= Beginning of Section =

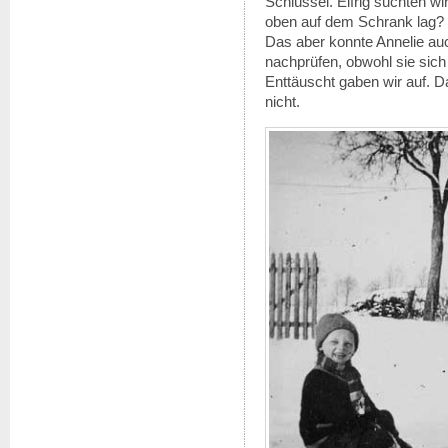
Schlüssel. Eifrig suchten wi
oben auf dem Schrank lag?
Das aber konnte Annelie au
nachprüfen, obwohl sie sich s
Enttäuscht gaben wir auf. D
nicht.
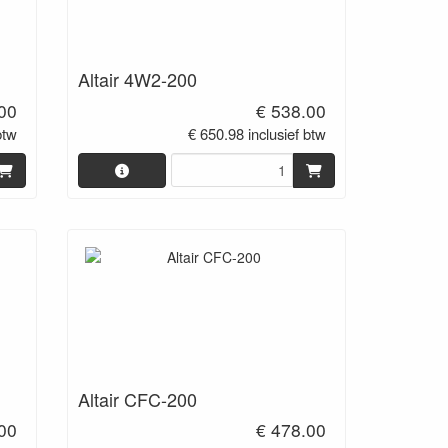
Altair 4W2-200
00
€ 538.00
btw
€ 650.98 inclusief btw
Altair CFC-200
00
€ 478.00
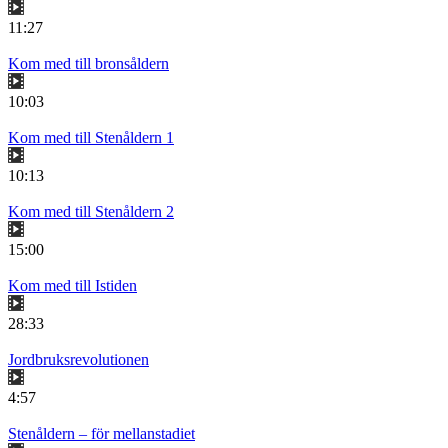
11:27
Kom med till bronsåldern
10:03
Kom med till Stenåldern 1
10:13
Kom med till Stenåldern 2
15:00
Kom med till Istiden
28:33
Jordbruksrevolutionen
4:57
Stenåldern – för mellanstadiet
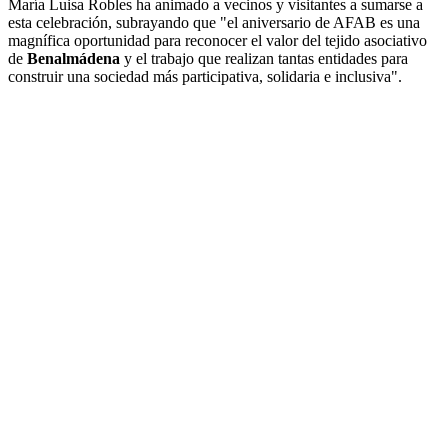
María Luisa Robles ha animado a vecinos y visitantes a sumarse a
esta celebración, subrayando que "el aniversario de AFAB es una
magnífica oportunidad para reconocer el valor del tejido asociativo
de
Benalmádena
y el trabajo que realizan tantas entidades para
construir una sociedad más participativa, solidaria e inclusiva".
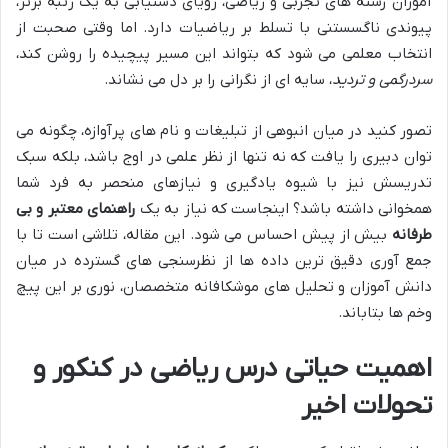
آموزان رشته های تجربی و ریاضی، رویای دستیابی به یک رتبه برتر،
پیوندی ناگسستنی با تسلط بر ریاضیات دارد. اما وقتی صحبت از
انتخاب معلمی می شود که بتواند این مسیر پیچیده را روشن کند،
سردرگمی و تردید
، سایه ای از نگرانی را بر دل می نشاند.
تصور کنید در میان انبوهی از تبلیغات و نام های پرآوازه، چگونه می
توان دبیری را یافت که نه تنها از نظر علمی در اوج باشد، بلکه سبک
تدریسش نیز با شیوه یادگیری و نیازهای منحصر به فرد شما
همخوانی داشته باشد؟ اینجاست که نیاز به یک
راهنمای معتبر و بی
طرفانه
بیش از پیش احساس می شود. این مقاله، تلاشی است تا با
جمع آوری دقیق ترین داده ها از نظرسنجی های گسترده در میان
دانش آموزان و تحلیل های موشکافانه متخصصان، نوری بر این پیچ
وخم ها بتاباند.
اهمیت حیاتی درس ریاضی در کنکور و
تحولات اخیر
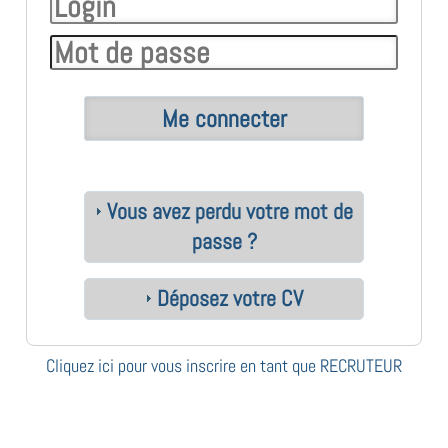
Vous avez perdu votre mot de
passe ?
Déposez votre CV
Cliquez ici pour vous inscrire en tant que RECRUTEUR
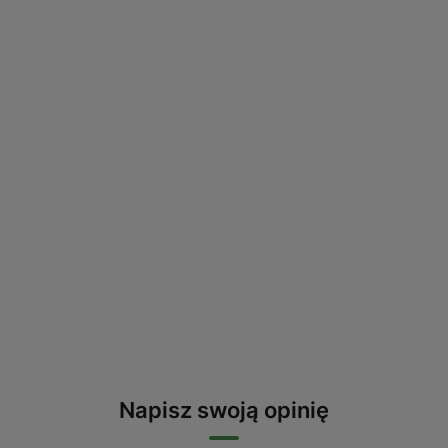
Napisz swoją opinię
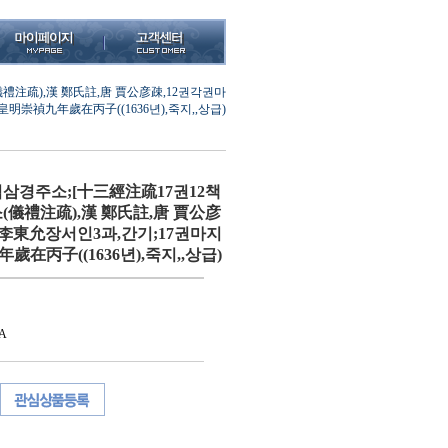
禮注疏),漢 鄭氏註,唐 賈公彦疎,12권각권마
明崇禎九年歲在丙子((1636년),죽지,,상급)
십삼경주소;[十三經注疏17권12책
(儀禮注疏),漢 鄭氏註,唐 賈公彦
李東允장서인3과,간기;17권마지
在丙子((1636년),죽지,,상급)
A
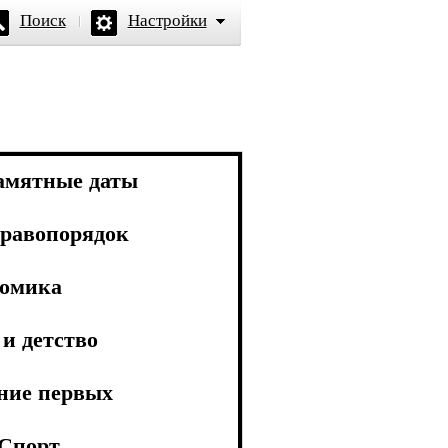
Поиск
Настройки
амятные даты
равопорядок
омика
и детство
ние первых
Спорт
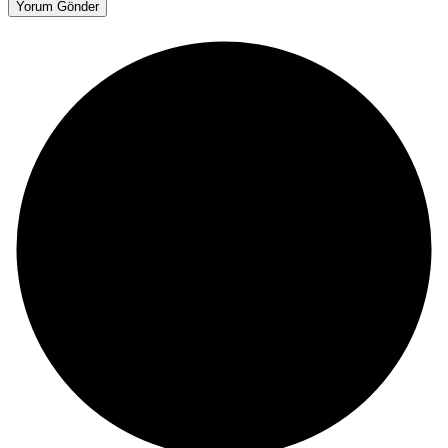
Yorum Gönder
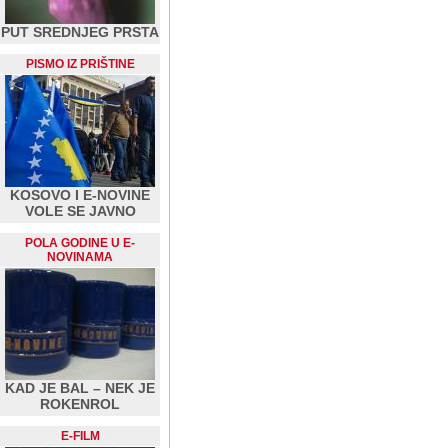
PUT SREDNJEG PRSTA
PISMO IZ PRIŠTINE
KOSOVO I E-NOVINE
VOLE SE JAVNO
POLA GODINE U E-
NOVINAMA
KAD JE BAL – NEK JE
ROKENROL
E-FILM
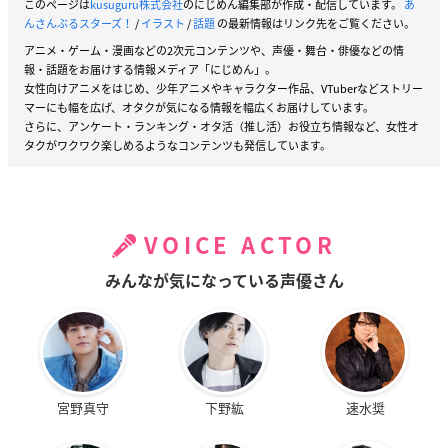
このページは
kusuguru株式会社
のにじめん編集部が作成・配信しています。
あ
んさんぶるスターズ！
/
イラスト
/
話題
の最新情報はリンク先をご覧ください。
アニメ・ゲーム・漫画などの2次元コンテンツや、声優・舞台・俳優などの情
報・話題をお届けする情報メディア「にじめん」。
女性向けアニメをはじめ、少年アニメやキャラクター作品、VTuberなどストリー
マーにも幅を広げ、オタクが気になる情報を幅広くお届けしています。
さらに、アンケート・ランキング・オタ活（推し活）お役立ち情報など、女性オ
タクがワクワク楽しめるようなコンテンツも発信しています。
VOICE ACTOR
みんなが気になっている声優さん
宮野真守
下野紘
速水奨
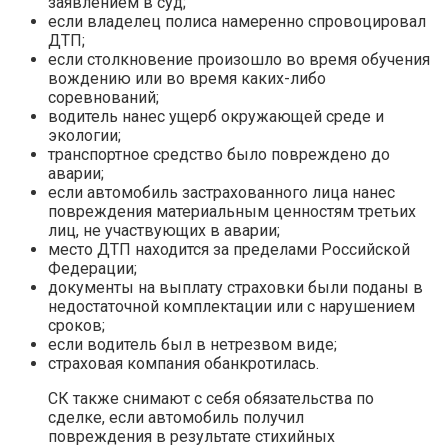
заявлением в суд;
если владелец полиса намеренно спровоцировал
ДТП;
если столкновение произошло во время обучения
вождению или во время каких-либо
соревнований;
водитель нанес ущерб окружающей среде и
экологии;
транспортное средство было повреждено до
аварии;
если автомобиль застрахованного лица нанес
повреждения материальным ценностям третьих
лиц, не участвующих в аварии;
место ДТП находится за пределами Российской
Федерации;
документы на выплату страховки были поданы в
недостаточной комплектации или с нарушением
сроков;
если водитель был в нетрезвом виде;
страховая компания обанкротилась.
СК также снимают с себя обязательства по
сделке, если автомобиль получил
повреждения в результате стихийных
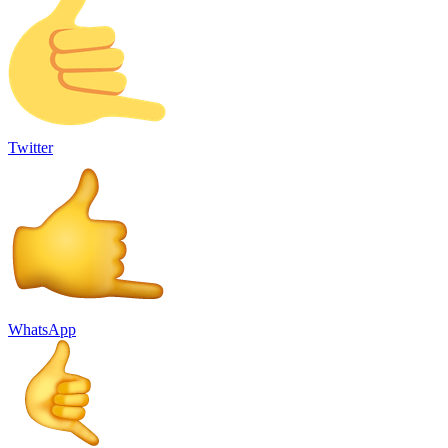
Twitter
WhatsApp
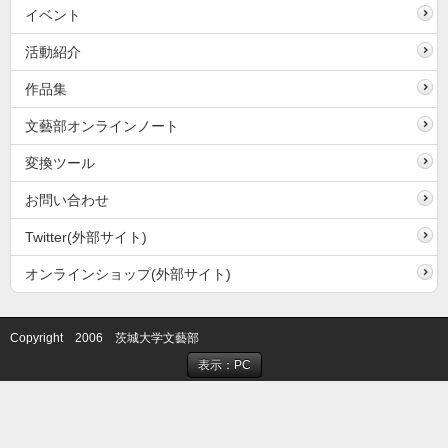
イベント
活動紹介
作品集
文藝部オンラインノート
変換ツール
お問い合わせ
Twitter(外部サイト)
オンラインショップ(外部サイト)
Copyright 2006 茨城大学文藝部
表示：PC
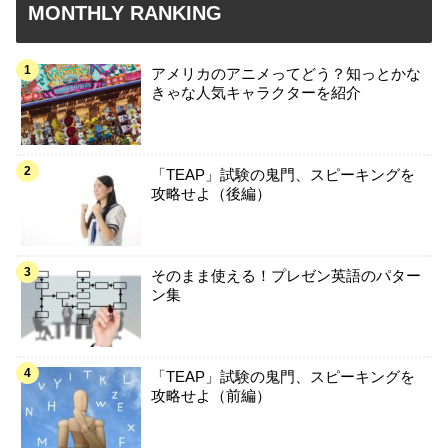
MONTHLY RANKING
アメリカのアニメってどう？知っとかな
きゃな人気キャラクターを紹介
「TEAP」試験の鬼門、スピーキングを
攻略せよ（後編）
そのまま使える！プレゼン英語のパター
ン集
「TEAP」試験の鬼門、スピーキングを
攻略せよ（前編）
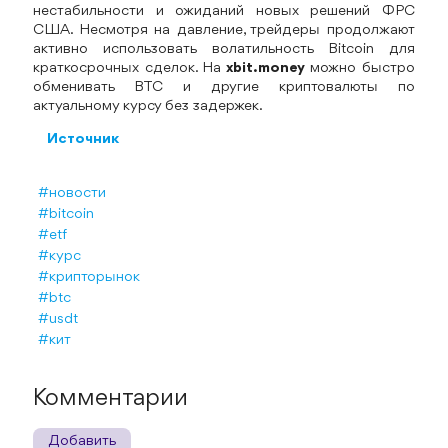
нестабильности и ожиданий новых решений ФРС
США. Несмотря на давление, трейдеры продолжают
активно использовать волатильность Bitcoin для
краткосрочных сделок. На
xbit.money
можно быстро
обменивать BTC и другие криптовалюты по
актуальному курсу без задержек.
Источник
#новости
#bitcoin
#etf
#курс
#крипторынок
#btc
#usdt
#кит
Комментарии
Добавить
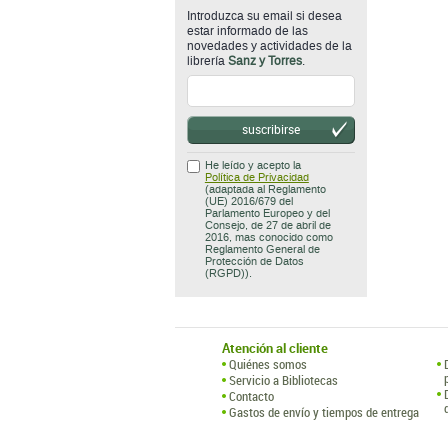
suscribirse
He leído y acepto la
Política de Privacidad
(adaptada al Reglamento
(UE) 2016/679 del
Parlamento Europeo y del
Consejo, de 27 de abril de
2016, mas conocido como
Reglamento General de
Protección de Datos
(RGPD)).
Atención al cliente
Quiénes somos
Servicio a Bibliotecas
Contacto
Gastos de envío y tiempos de entrega
Librería 
C/ Vereda 
tel.: (+34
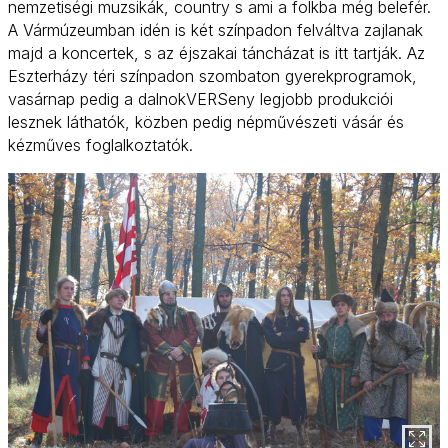
nemzetiségi muzsikák, country s ami a folkba még belefér.
A Vármúzeumban idén is két színpadon felváltva zajlanak
majd a koncertek, s az éjszakai táncházat is itt tartják. Az
Eszterházy téri színpadon szombaton gyerekprogramok,
vasárnap pedig a dalnokVERSeny legjobb produkciói
lesznek láthatók, közben pedig népművészeti vásár és
kézműves foglalkoztatók.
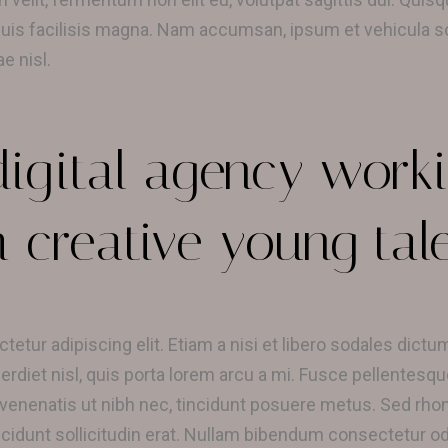
 quis facilisis magna. Nam accumsan, ipsum et vehicula sod
e nisl.
digital agency worki
 creative young tal
etur adipiscing elit. Etiam a nisi et libero sodales dict
perdiet nisl, quis porta lorem arcu a mi. Fusce pellentesqu
enatis ut nibh nec, tincidunt posuere metus. Sed rhonc
incidunt sollicitudin erat. Nullam bibendum consectetur od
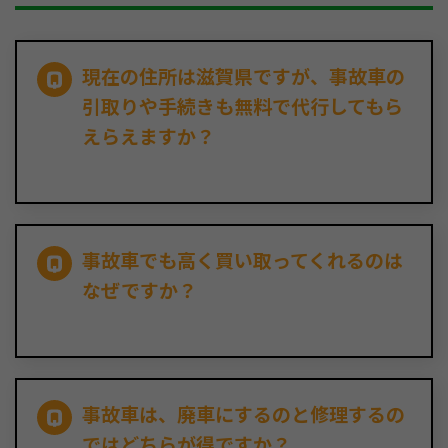
現在の住所は滋賀県ですが、事故車の
引取りや手続きも無料で代行してもら
えらえますか？
事故車でも高く買い取ってくれるのは
なぜですか？
事故車は、廃車にするのと修理するの
ではどちらが得ですか？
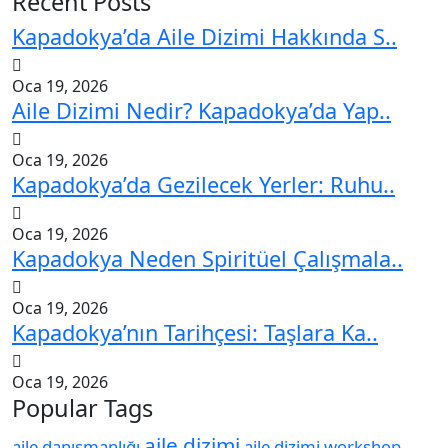
Recent Posts
Kapadokya’da Aile Dizimi Hakkında S..
Oca 19, 2026
Aile Dizimi Nedir? Kapadokya’da Yap..
Oca 19, 2026
Kapadokya’da Gezilecek Yerler: Ruhu..
Oca 19, 2026
Kapadokya Neden Spiritüel Çalışmala..
Oca 19, 2026
Kapadokya’nın Tarihçesi: Taşlara Ka..
Oca 19, 2026
Popular Tags
aile dizimi
aile danışmanlığı
aile dizimi workshop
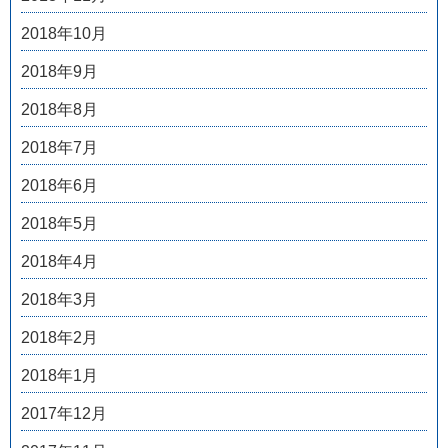
2018年10月
2018年9月
2018年8月
2018年7月
2018年6月
2018年5月
2018年4月
2018年3月
2018年2月
2018年1月
2017年12月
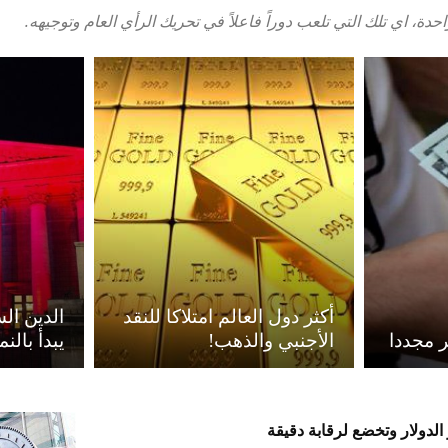
ة، اي تلك التي تلعب دوراً فاعلاً في تحريك الرأي العام وتوجيهه.
أكثر دول العالم امتلاكا للنقد
الدين ال
ر مجددا
الأجنبي والذهب!
يبدأ بالن
الدولار وتخضع لرقابة دقيقة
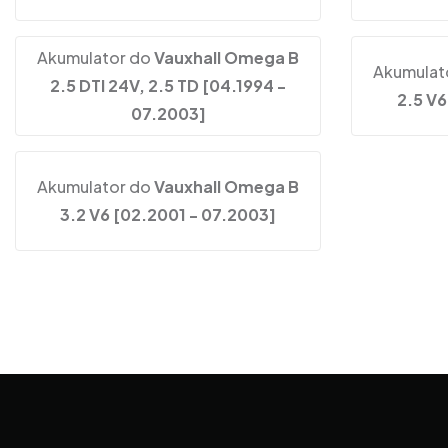
Akumulator do
Vauxhall Omega B
Akumulat
2.5 DTI 24V, 2.5 TD [04.1994 -
2.5 V6
07.2003]
Akumulator do
Vauxhall Omega B
3.2 V6 [02.2001 - 07.2003]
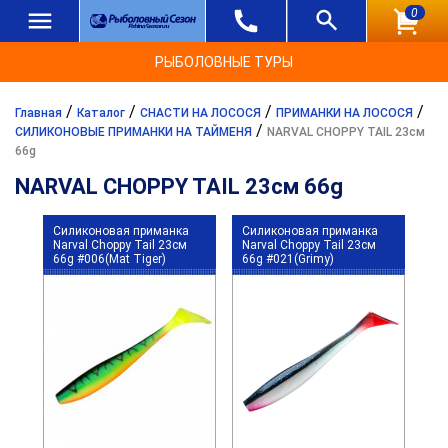
0
РЫБОЛОВНЫЕ ТУРЫ
/
/
/
/
Главная
Каталог
СНАСТИ НА ЛОСОСЯ
ПРИМАНКИ НА ЛОСОСЯ
/
СИЛИКОНОВЫЕ ПРИМАНКИ НА ТАЙМЕНЯ
NARVAL CHOPPY TAIL 23см
66g
NARVAL CHOPPY TAIL 23см 66g
Силиконовая приманка
Силиконовая приманка
Narval Choppy Tail 23см
Narval Choppy Tail 23см
66g #006(Mat Tiger)
66g #021(Grimy)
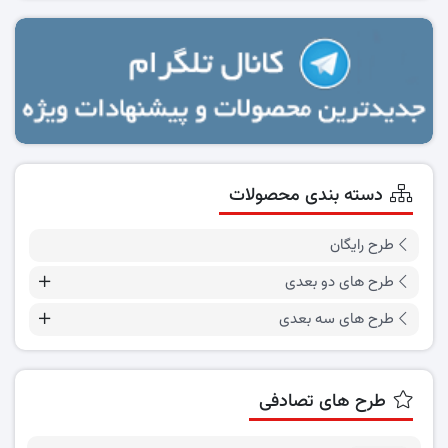
دسته بندی محصولات
طرح رایگان
طرح های دو بعدی
طرح های سه بعدی
طرح های تصادفی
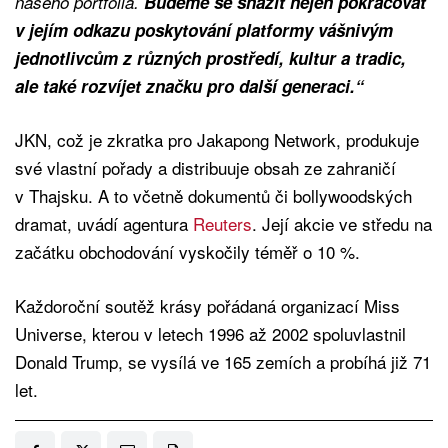
našeho portfolia.
Budeme se snažit nejen pokračovat
v jejím odkazu poskytování platformy vášnivým
jednotlivcům z různých prostředí, kultur a tradic,
ale také rozvíjet značku pro další generaci.“
JKN, což je zkratka pro Jakapong Network, produkuje
své vlastní pořady a distribuuje obsah ze zahraničí
v Thajsku. A to včetně dokumentů či bollywoodských
dramat, uvádí agentura
Reuters
. Její akcie ve středu na
začátku obchodování vyskočily téměř o 10 %.
Každoroční soutěž krásy pořádaná organizací Miss
Universe, kterou v letech 1996 až 2002 spoluvlastnil
Donald Trump, se vysílá ve 165 zemích a probíhá již 71
let.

= End of Section =

• EXERCISE DIRECTIONS
Where a line of the listing holds the string "pedig", copy that line.

• EXERCISE ANSWER
vasárnap pedig a dalnokVERSeny legjobb produkciói
lesznek láthatók, közben pedig népművészeti vásár és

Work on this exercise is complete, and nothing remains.